SARS keeping an eye on international travel and high-end vehicles

 ·17 May 2024

The South African Revenue Service is desperate to extract as much money as possible from taxpayers, and the nefarious activities are in the taxman’s firing line.

Although many taxpayers expect minor repercussions such as fines and interest charges, a new protection strategy, with the help of the Hawks, South African Police Service (SAPS), and the National Prosecuting Authority (NPA), is becoming more aggressive over non-compliance.

Amid mounting pressure on tax collections and non-compliance, the entity is actively targeting taxpayers who fail to disclose their taxable income accurately.

The taxman’s efforts have resulted in record tax collection figures, with collecting R2.155 trillion in tax revenue for the fiscal year ended March – R10 billion more than the Treasury had even predicted.

One reason for the increase was the 8% growth in personal income tax (R651 billion), with SARS making a concerted effort to target citizens who avoid their tax obligations or do not submit their returns correctly under the wilful non-compliance category.

Danielle Luwes, tax director at Hobbs Sinclair Advisory, said the revenue office relies on personal information, AI and machine learning algorithms to identify and flag non-compliant taxpayers.

Luwes said that SARS looks at flight activity (such as frequent international travel) and luxury purchases (such as high-end vehicles or luxury vacations) and could execute a luxury audit to verify if an individual displays a lifestyle that does not match the tax return.

“The South African Revenue Service, under the leadership of Commissioner Kieswetter, is a world-class organisation.

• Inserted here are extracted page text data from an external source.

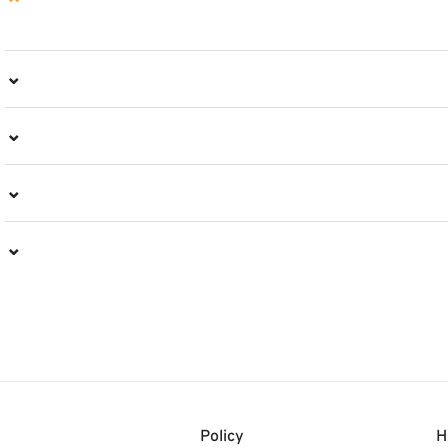
⌄
⌄
⌄
⌄
⌄
Policy
H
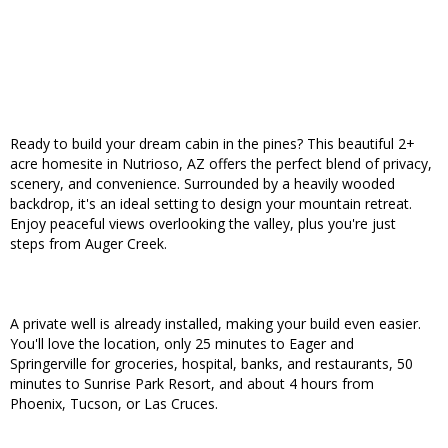
Ready to build your dream cabin in the pines? This beautiful 2+
acre homesite in Nutrioso, AZ offers the perfect blend of privacy,
scenery, and convenience. Surrounded by a heavily wooded
backdrop, it's an ideal setting to design your mountain retreat.
Enjoy peaceful views overlooking the valley, plus you're just
steps from Auger Creek.
A private well is already installed, making your build even easier.
You'll love the location, only 25 minutes to Eager and
Springerville for groceries, hospital, banks, and restaurants, 50
minutes to Sunrise Park Resort, and about 4 hours from
Phoenix, Tucson, or Las Cruces.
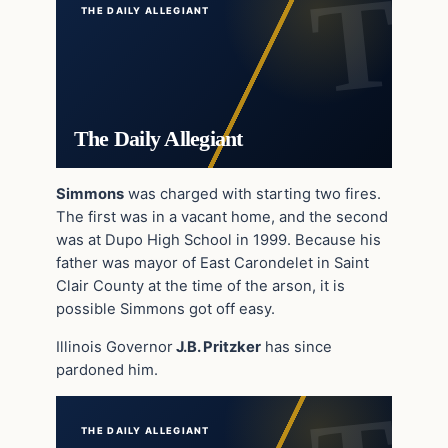
THE DAILY ALLEGIANT
The Daily Allegiant
Simmons
was charged with starting two fires.
The first was in a vacant home, and the second
was at Dupo High School in 1999. Because his
father was mayor of East Carondelet in Saint
Clair County at the time of the arson, it is
possible Simmons got off easy.
Illinois Governor
J.B. Pritzker
has since
pardoned him.
THE DAILY ALLEGIANT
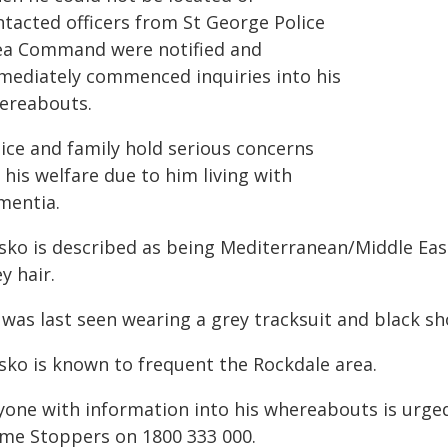
ntacted officers from St George Police
ea Command were notified and
mediately commenced inquiries into his
ereabouts.
lice and family hold serious concerns
 his welfare due to him living with
mentia.
sko is described as being Mediterranean/Middle Eas
y hair.
 was last seen wearing a grey tracksuit and black sh
sko is known to frequent the Rockdale area.
yone with information into his whereabouts is urged
ime Stoppers on 1800 333 000.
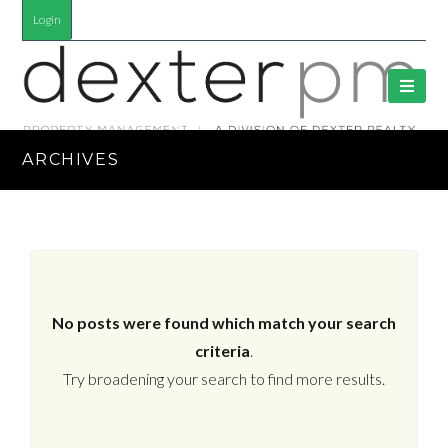
Login
ARCHIVES
No posts were found which match your search
criteria
.
Try broadening your search to find more results.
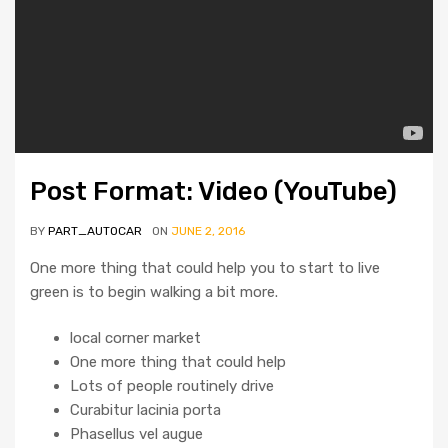
Post Format: Video (YouTube)
BY
PART_AUTOCAR
ON
JUNE 2, 2016
One more thing that could help you to start to live
green is to begin walking a bit more.
local corner market
One more thing that could help
Lots of people routinely drive
Curabitur lacinia porta
Phasellus vel augue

Through its specialist High Wealth Individual Unit and the Specialised Audit Unit, SARS has managed to achieve record tax revenue,” said Van Luwes.

“We have seen in recent reports of individuals being arrested and imprisoned, which is a serious warning that being non-compliant is a very dangerous place to be.”

Over the 2023/24 fiscal years, SARS was successful in 94 of the 110 cases that were handed down, an 84% litigation success rate.

Say sorry

SARS offers a Voluntary Disclosure Programme (VDP) to individuals, companies, or trusts to voluntarily disclose and resolve their tax matters, as long as they are not under or expecting an audit or investigation from SARS or have reached a request for inflation from SARS.

“Proactively rectifying tax defaults not only brings compliance relief but also significantly lowers the risk of penalties and legal repercussions,” said Luwes.